##### DATASET EXTRACT #####
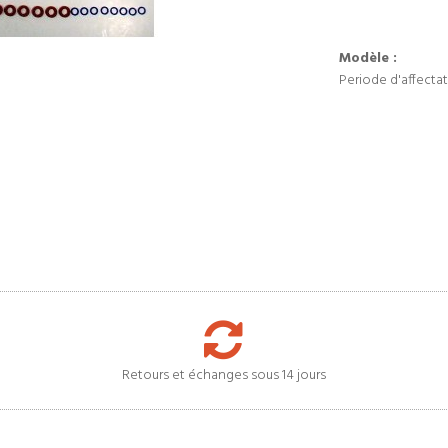
Modèle :
Periode d'affectat
Retours et échanges sous 14 jours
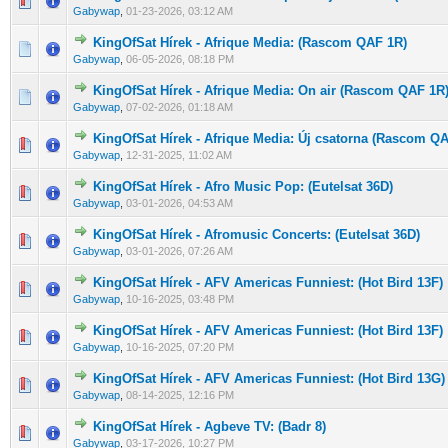
0 Szavazat - 0 / 5 átlagban
1
2
3
4
5
Gabywap
,
01-23-2026, 03:12 AM
KingOfSat Hírek - Afrique Media: (Rascom QAF 1R)
0 Szavazat - 0 / 5 átlagban
1
2
3
4
5
Gabywap
,
06-05-2026, 08:18 PM
KingOfSat Hírek - Afrique Media: On air (Rascom QAF 1R
0 Szavazat - 0 / 5 átlagban
1
2
3
4
5
Gabywap
,
07-02-2026, 01:18 AM
KingOfSat Hírek - Afrique Media: Új csatorna (Rascom Q
0 Szavazat - 0 / 5 átlagban
1
2
3
4
5
Gabywap
,
12-31-2025, 11:02 AM
KingOfSat Hírek - Afro Music Pop: (Eutelsat 36D)
0 Szavazat - 0 / 5 átlagban
1
2
3
4
5
Gabywap
,
03-01-2026, 04:53 AM
KingOfSat Hírek - Afromusic Concerts: (Eutelsat 36D)
0 Szavazat - 0 / 5 átlagban
1
2
3
4
5
Gabywap
,
03-01-2026, 07:26 AM
KingOfSat Hírek - AFV Americas Funniest: (Hot Bird 13F)
0 Szavazat - 0 / 5 átlagban
1
2
3
4
5
Gabywap
,
10-16-2025, 03:48 PM
KingOfSat Hírek - AFV Americas Funniest: (Hot Bird 13F)
0 Szavazat - 0 / 5 átlagban
1
2
3
4
5
Gabywap
,
10-16-2025, 07:20 PM
KingOfSat Hírek - AFV Americas Funniest: (Hot Bird 13G)
0 Szavazat - 0 / 5 átlagban
1
2
3
4
5
Gabywap
,
08-14-2025, 12:16 PM
KingOfSat Hírek - Agbeve TV: (Badr 8)
0 Szavazat - 0 / 5 átlagban
1
2
3
4
5
Gabywap
,
03-17-2026, 10:27 PM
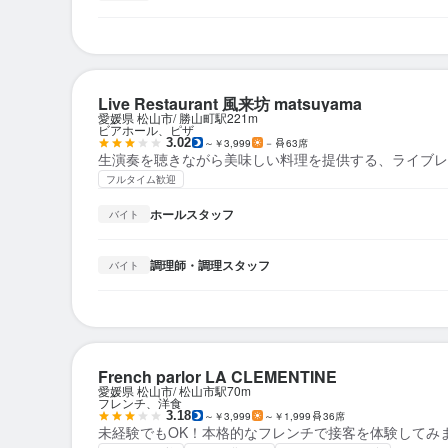
Live Restaurant 風来坊 matsuyama
愛媛県 松山市
勝山町駅
221m
ビアホール、ピザ
3.02
～￥3,999
－
63席
生演奏を聴きながら美味しい料理を提供する、ライブレ
フルタイム歓迎
ホールスタッフ
バイト
調理師・調理スタッフ
バイト
French parlor LA CLEMENTINE
愛媛県 松山市
松山市駅
70m
フレンチ、洋食
3.18
～￥3,999
～￥1,999
36席
未経験でもOK！本格的なフレンチで接客を体験してみ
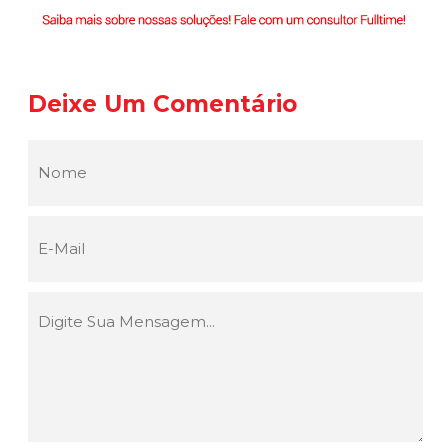
Deixe Um Comentário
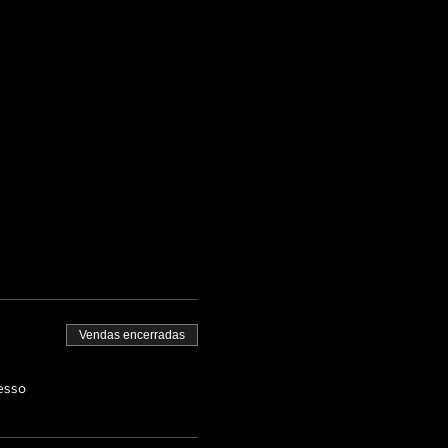
Vendas encerradas
esso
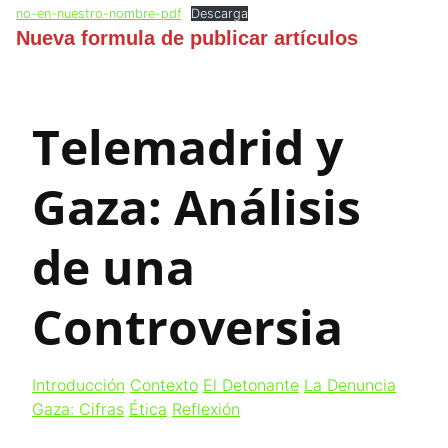
no-en-nuestro-nombre-pdf
Descarga
Nueva formula de publicar artículos
Telemadrid y
Gaza: Análisis
de una
Controversia
Introducción
Contexto
El Detonante
La Denuncia
Gaza: Cifras
Ética
Reflexión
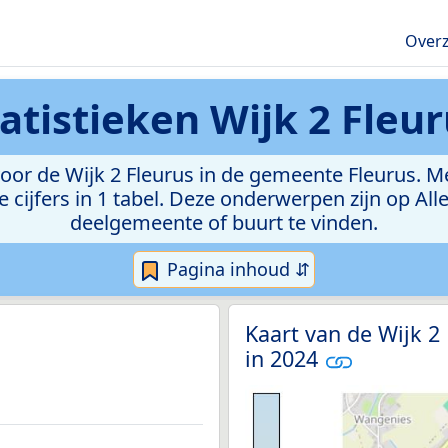
Overz
tatistieken
Wijk 2 Fleu
or de Wijk 2 Fleurus in de gemeente Fleurus. Met 
e cijfers in 1 tabel. Deze onderwerpen zijn op Al
deelgemeente of buurt te vinden.
Pagina inhoud ⇵
Kaart van de Wijk 2
in 2024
#####
» WORK REQUEST
Line count for "KingOfSat": give the number of lines in the data above that include it, and nothing else.

» ANSWER
9